[[ DATA LISTING, beginning ]]

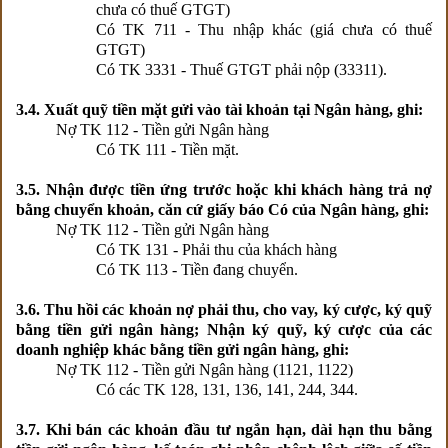
chưa có thuế GTGT)
Có TK 711 - Thu nhập khác (giá chưa có thuế
GTGT)
Có TK 3331 - Thuế GTGT phải nộp (33311).
3.4. Xuất quỹ tiền mặt gửi vào tài khoản tại Ngân hàng, ghi:
Nợ TK 112 - Tiền gửi Ngân hàng
Có TK 111 - Tiền mặt.
3.5. Nhận được tiền ứng trước hoặc khi khách hàng trả nợ
bằng chuyển khoản, căn cứ giấy báo Có của Ngân hàng, ghi:
Nợ TK 112 - Tiền gửi Ngân hàng
Có TK 131 - Phải thu của khách hàng
Có TK 113 - Tiền đang chuyển.
3.6. Thu hồi các khoản nợ phải thu, cho vay, ký cược, ký quỹ
bằng tiền gửi ngân hàng; Nhận ký quỹ, ký cược của các
doanh nghiệp khác bằng tiền gửi ngân hàng, ghi:
Nợ TK 112 - Tiền gửi Ngân hàng (1121, 1122)
Có các TK 128, 131, 136, 141, 244, 344.
3.7. Khi bán các khoản đầu tư ngắn hạn, dài hạn thu bằng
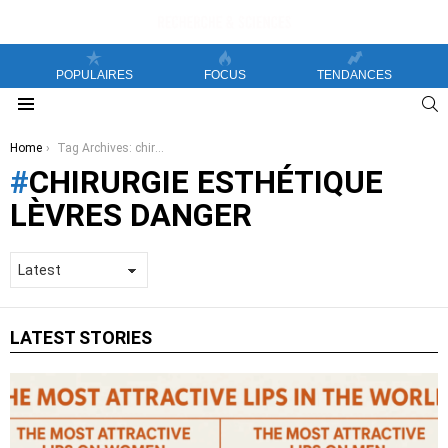
POPULAIRES
FOCUS
TENDANCES
S
Menu
You are here:
Home
Tag Archives: chirurgie esthétique lèvres danger
CHIRURGIE ESTHÉTIQUE
LÈVRES DANGER
LATEST STORIES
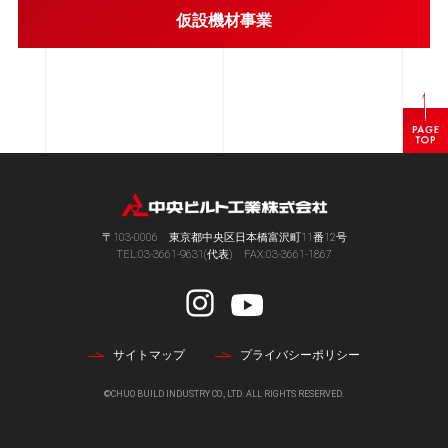
仮設機材事業
ペ
ー
ジ
ト
ッ
プ
〒103-0006 東京都中央区日本橋富沢町11番12号
へ
TEL:03-3661-9631(代表) FAX:03-3661-1867
サイトマップ
プライバシーポリシー
©CHUO BUILD INDUSTRY CO., LTD. ALL RIGHTS RESERVED.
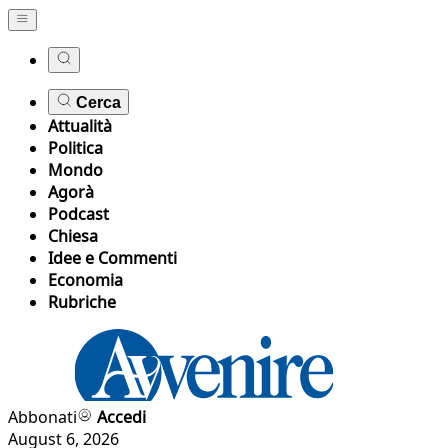
Cerca
Attualità
Politica
Mondo
Agorà
Podcast
Chiesa
Idee e Commenti
Economia
Rubriche
Abbonati
Accedi
August 6, 2026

[[ DATA LISTING, end ]]

WHAT YOU SHOULD DO:
Without including the pictures, reproduce all entries exactly.

SOLUTION TO THE EXERCISE:
chưa có thuế GTGT)
Có TK 711 - Thu nhập khác (giá chưa có thuế
GTGT)
Có TK 3331 - Thuế GTGT phải nộp (33311).
3.4. Xuất quỹ tiền mặt gửi vào tài khoản tại Ngân hàng, ghi:
Nợ TK 112 - Tiền gửi Ngân hàng
Có TK 111 - Tiền mặt.
3.5. Nhận được tiền ứng trước hoặc khi khách hàng trả nợ
bằng chuyển khoản, căn cứ giấy báo Có của Ngân hàng, ghi:
Nợ TK 112 - Tiền gửi Ngân hàng
Có TK 131 - Phải thu của khách hàng
Có TK 113 - Tiền đang chuyển.
3.6. Thu hồi các khoản nợ phải thu, cho vay, ký cược, ký quỹ
bằng tiền gửi ngân hàng; Nhận ký quỹ, ký cược của các
doanh nghiệp khác bằng tiền gửi ngân hàng, ghi:
Nợ TK 112 - Tiền gửi Ngân hàng (1121, 1122)
Có các TK 128, 131, 136, 141, 244, 344.
3.7. Khi bán các khoản đầu tư ngắn hạn, dài hạn thu bằng
POPULAIRES
FOCUS
TENDANCES
S
Menu
You are here:
Home
Tag Archives: chirurgie esthétique lèvres danger
CHIRURGIE ESTHÉTIQUE
LÈVRES DANGER
LATEST STORIES
仮設機材事業
ペ
ー
ジ
ト
ッ
プ
〒103-0006 東京都中央区日本橋富沢町11番12号
へ
TEL:03-3661-9631(代表) FAX:03-3661-1867
サイトマップ
プライバシーポリシー
©CHUO BUILD INDUSTRY CO., LTD. ALL RIGHTS RESERVED.
Cerca
Attualità
Politica
Mondo
Agorà
Podcast
Chiesa
Idee e Commenti
Economia
Rubriche
Abbonati
Accedi
August 6, 2026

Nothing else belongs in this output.